Ce petit commentaire me vient en réaction à une de mes collègues qui m’avait assuré que les questionnements sur l’opacité financière qui règne dans nos institutions, comme la demande d’audits afin d’assurer la transparence et corriger la gestion financière des deniers publics, est un des sujets tabous qui fâchent.

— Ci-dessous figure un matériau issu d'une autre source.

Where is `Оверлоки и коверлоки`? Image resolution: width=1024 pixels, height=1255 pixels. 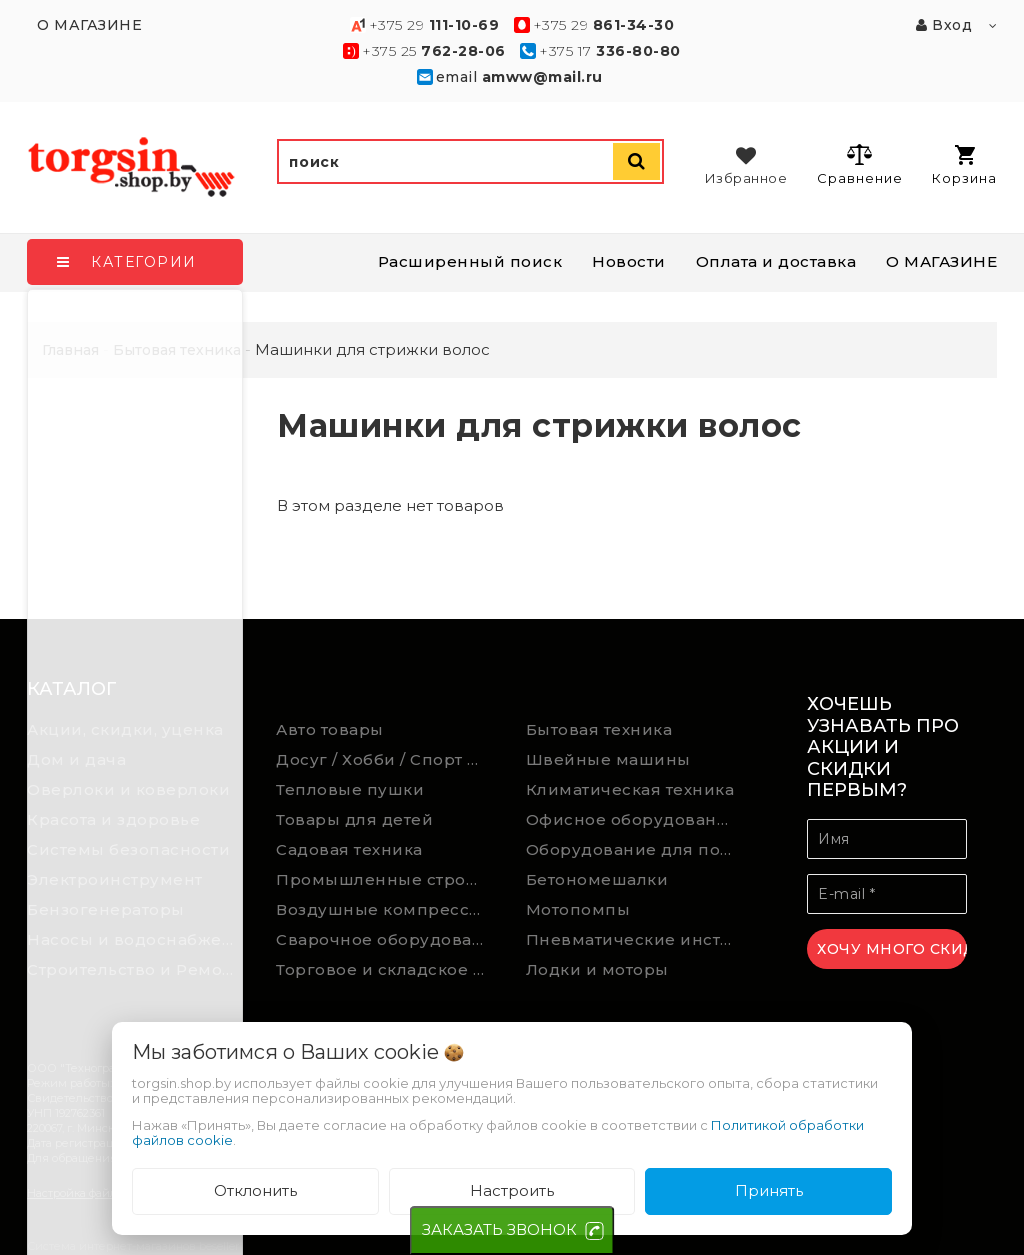 Оверлоки и коверлоки is located at coordinates (128, 789).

Pour un Universitaire libre censé réfléchir, analyser, apprendre la méthodologie et faire de la recherche, rien ne doit être tabou. Hélas, la réalité est alarmante et les raisons des maux de l’Université sont devant nos yeux : l’Universitaire est loin d’être libéré.  Ceux qui ralentissent l’émancipation ne sont pas uniquement les parrains héritiers du Bououni et ses complices, ils sont également les vieux éléphants et certains de leurs héritiers se considérant les seuls éligibles à lever l’étendard du contre-pouvoir, sans rien faire en contrepartie, si ce n’est que canaliser la colère des universitaires dans des séances de jeu de manches servant de thérapie collective. Ironiquement, ce sont eux qui font en sorte de maintenir les structures défaillantes du pouvoir. Foucault et Greenblatt avaient-ils à l’esprit l’Université Tunisienne en élucidant, dans leurs théories, le rôle des structures subversives dans leur maintien du pouvoir établi ?

Cela dit, il y a des universitaires sincères dans notre université. Ils sont hélas, à leur tour, sous l’emprise de ces structures bureaucratiques et non-démocratiques soit par loyauté plutôt tribale et pas du tout rationnelle soit par intérêt personnel, soit parce qu’ils sont déjà usés psychologiquement. Oui, beaucoup d’universitaires ont encore peur de briser leurs chaînes; le milieu est très conservateur, calculateur et connaît leurs points faibles. C’est pour ces raisons que les choses tardent à bouger !

D’un autre côté, il existe un autre fléau accablant au possible. L’autisme qui frappe une bonne partie des universitaires. Paradoxalement, seulement certains de ceux qui sont menacés directement ou affecté par des problèmes osent manifester leur mécontentement. Ce qu’il faut que tout un chacun sache c’est que c’est ce manque de solidarité et de générosité qui fait obstacle au changement et qui renforce le statu quo. Très rares sont les personnes qui se battent et se dressent pour soulever les questions de l’injustice à l’Université et autre sujets tabous comme l’opacité financière et de gestion sans pour autant avoir de problèmes personnels.

C’est là qu’il nous faut relever le pari: faire en sorte que nos collègues laissent la peur de côté, mettent fin à l’indifférence et finissent par reprendre confiance en eux ; ils se doivent de se bouger et d’exprimer leur solidarité sans pour autant attendre qu’ils soient à leur tour touchés. Ils se doivent de se réapproprier l’espace universitaire. Un grand travail de communication et de pédagogie est de mise, mais surtout, une volonté réelle pour faire valoir la vraie valeur d’un Universitaire et d’un chercheur et faire redresser les fronts.

En attendant, des milliers d’universitaires désertent le pays et les éléphants continuent à faire la pluie et le beau temps sous la houlette de pseudo-démocrates en apparence mais complices en réalité de la prise en otage de l’Université.